The overall goal of the Division of Cancer Prevention and Control is to conduct research to reduce the incidence, mortality and morbidity of cancer. The Division of Cancer Prevention and Control focuses on research across the cancer control continuum, from etiology through survivorship, includes a multi-level focus, from biology to policy, and has cross-cutting themes of underserved/minority populations, communication research, tobacco use and toxicity (including regulatory science) and behavioral strategies that capitalize on our members’ strengths, such as epidemiology, biology and behavior.

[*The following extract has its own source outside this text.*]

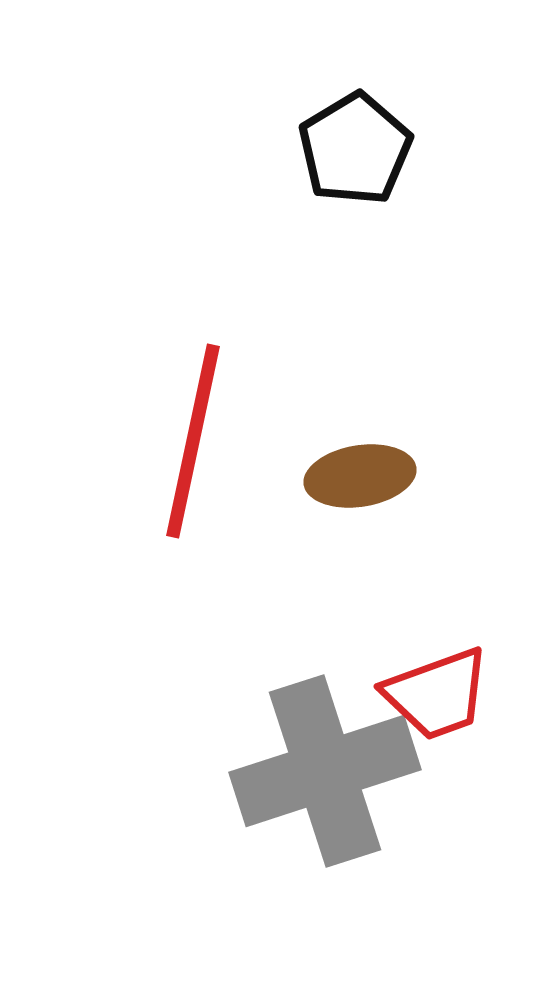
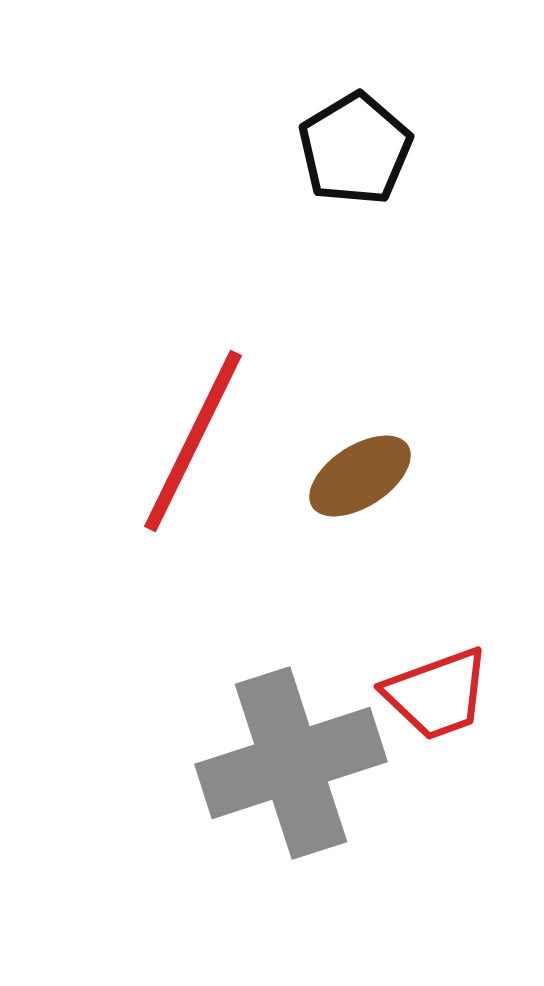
red line: rotated 14 degrees clockwise
brown ellipse: rotated 24 degrees counterclockwise
gray cross: moved 34 px left, 8 px up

In addition, many of our projects include trans-disciplinary research teams to better understand and address research aims.
The Division of Cancer Prevention and Control has three specific aims:
Aim 1: To identify molecular, genetic, and behavioral factors related to cancer incidence and mortality.

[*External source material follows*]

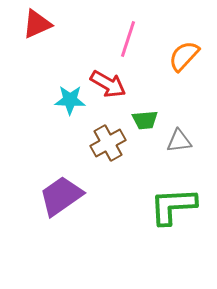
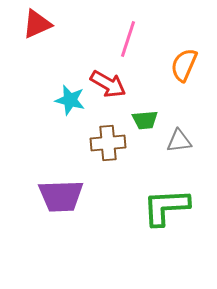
orange semicircle: moved 9 px down; rotated 20 degrees counterclockwise
cyan star: rotated 12 degrees clockwise
brown cross: rotated 24 degrees clockwise
purple trapezoid: rotated 147 degrees counterclockwise
green L-shape: moved 7 px left, 1 px down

Research in this aim focuses on etiological observational studies of risk, specifically related to molecular, genetic and behavioral risk factors (tobacco, risky behaviors, diet/physical activity/obesity; and HPV risk and vaccination). Much of our research identifies the causes of disparities within our catchment area.
Aim 2: To develop and test behavioral interventions to prevent or detect cancer early.

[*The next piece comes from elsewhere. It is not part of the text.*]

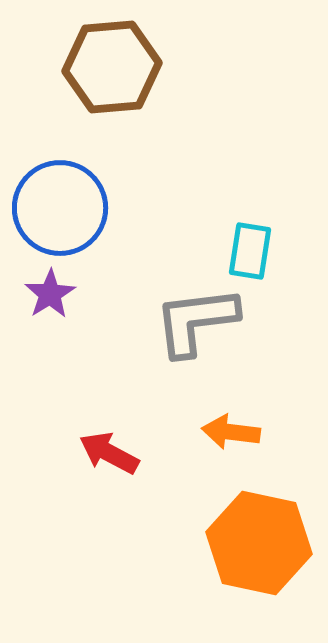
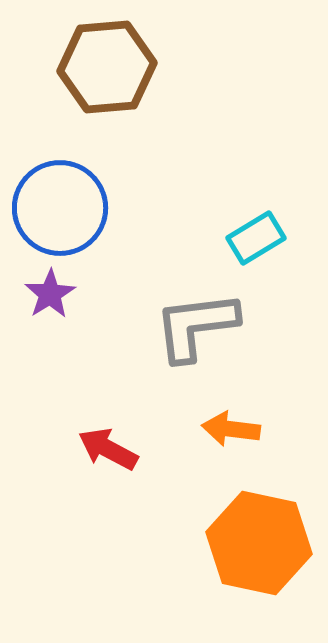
brown hexagon: moved 5 px left
cyan rectangle: moved 6 px right, 13 px up; rotated 50 degrees clockwise
gray L-shape: moved 5 px down
orange arrow: moved 3 px up
red arrow: moved 1 px left, 4 px up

Within this aim, researchers are focused on behavioral interventions as a way to prevent and/or reduce risk for developing cancer. Themes include tobacco, HPV vaccine promotion, diet/exercise/obesity, early detection and follow-up after abnormal screenings. Many projects address the needs of our catchment area in terms of cancers with high incidence/mortality (e.g., lung and colorectal cancer) or high-risk behaviors (e.g., smoking and lack of HPV vaccination).
Aim 3: To assess and intervene on issues of cancer survivorship.
This aim focuses on both observational and interventional studies among cancer patients and survivors, with many studies including biologic/mechanistic components. These studies utilize the resources of our patient populations, national cooperative groups, and/or the Women’s Health Initiative (WHI) populations.